– И со мной, – добавила Докучаева.

– Он вообще очень приятный молодой человек. Всегда вежливый, внимательный, аккуратный, говорит так хорошо, я и слов-то таких половину не знаю… А те, кто завидуют, сами бы хоть раз женщинам на восьмое марта цветочек подарили…

Петухов замолчал, на мгновение сбитый с толку. Затем жадно обвел глазами комнату и, наткнувшись взглядом на Докучаеву, вцепился в нее.

– Я сразу сказал, что это халтура. Но разве меня слушают?

– Ваше предложение в два раза превышало смету, – кисло ответила та.

Маленькое, невзрачное и почти незаметное существо, она обладала одним единственным талантом – крепко сидеть на своем месте.

Петухов наклонился к ней, словно собираясь вылезти из собственной шкуры:

– Голубушка моя. Мне ли не знать, что там у вас на смету легло, а что на крышу.

Докучаева не ответила и, поджав губы, сделала маленький глоточек чаю.

Курицын попытался сменить тему.

– Кто идет на корпоратив? – спросил он.

– Все идут! – за всех ответила Печенкина, и личико ее сразу просветлело от приятных мыслей. – Сергей Сергеич, вы идете?

– Да! – отмахнулся от нее Петухов и снова нашел взглядом Докучаеву. – Вот я бы посмотрел, если бы на вас или вашего Никиту крыша рухнула!

Докучаева так и подпрыгнула. Пятнадцатилетний олимпиадник Никита был отрадой и гордостью материнского сердца.

– Да оставьте меня в покое! – возмутилась она. – При чем тут я или мой сын?

– Просто так, для примера…

– Для примера возьмите сына какого-нибудь Иван Иваныча! Среди нас такого, хотя бы, нет. А моего Никиту не троньте! Зачем вообще приплетать кого-то из нас? Это просто неприятно!

– В самом деле, – вмешался Курицын, – это уже перебор.

И, не дав Петухову опомниться, он спросил:

– А что, «крестный ход» был в этом году?

– Конечно, – ответила Печенкина. – Отец Афанасий приходил, все кабинеты обошел, все освятил. Молитву о коммерческом успехе прочитал…

– Отец Афанасий – это мастер заговаривать ячмени и чирьи? – перебил Петухов.

– Чирьи?.. – брезгливо переспросила Печенкина. – Нет, никакие чирьи он не заговаривает. Он только заговорил пальчик Лампушке.

Лампушкой – Евлампией – звали дочь Жулина. О неприятности с ее пальчиком так или иначе знал весь офис. Шестилетняя Евлампия прищемила мизинчик на левой руке, и хоть палец своевременно обработали и перевязали, ранка загнила. Отрастающий ноготок пришлось дважды снимать и чистить гной. Дело пошло на лад только, когда отец Афанасий обрызгал палец святой водой и пошептал молитвы.

Все знали, что Жулин Петр Петрович человек набожный. В дни поста сотрудники, питавшиеся в офисе, получали на выбор, помимо обычного меню, гречневую кашу с грибами, морковные котлеты, овощное рагу и прочую постную пищу. Говорили, что он выстроил на свои деньги храм на севере города. Короткая иконописная бородка очень шла к его лицу.
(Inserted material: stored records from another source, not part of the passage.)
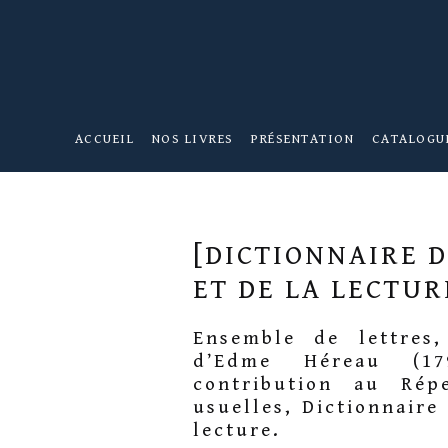
ACCUEIL
NOS LIVRES
PRÉSENTATION
CATALOGU
[DICTIONNAIRE 
ET DE LA LECTUR
Ensemble de lettres,
d’Edme Héreau (179
contribution au Rép
usuelles, Dictionnaire
lecture.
Ежегодно, прямо перед Пасхой, Жулин на свой счет устраивал торжественное освящение офиса, в народе получившее название «крестный ход». Каждую последнюю пятницу апреля поп в рясе, густо чадя кадилом и брызгая кропилом, проходился по всем помещениям, не пропуская ни кухню, ни кладовку, ни клозет.

Дверь приоткрылась, и внутрь заглянула Точина.

– Константин, можешь идти, – бросила она и снова исчезла.

Архипов вскочил и, спотыкаясь о стулья, подвернувшиеся на пути, выбрался в коридор.


Когда он вошел, Полежевский все еще сидел у Жулина. Видимо, речь между ними шла о чем-то приятном. Обрывки смеха, как крошки после вкусного обеда, висели у них на губах, оба улыбались лоснящимися ртами.

Хоть Архипову и разрешили войти, ему все равно показалось, будто он помешал, вторгся некстати и пришелся не к месту. Неловкость, которая и так всегда охватывала его в присутствии начальства, только усилилась. При этом Полежевский заставлял его чувствовать себя не менее принужденно, чем Жулин, хоть и был старше Архипова всего на пять лет. Причиной тому служила самоуверенная манера Полежевского держаться и то, что Архипов не вполне понимал его статус и роль в делах Жулина. По слухам он догадывался, что Полежевский при Жулине – что-то вроде адъютанта при генерале. Неясным оставалось, до какой степени Полежевский обладал влиянием, на которое намекали все его повадки.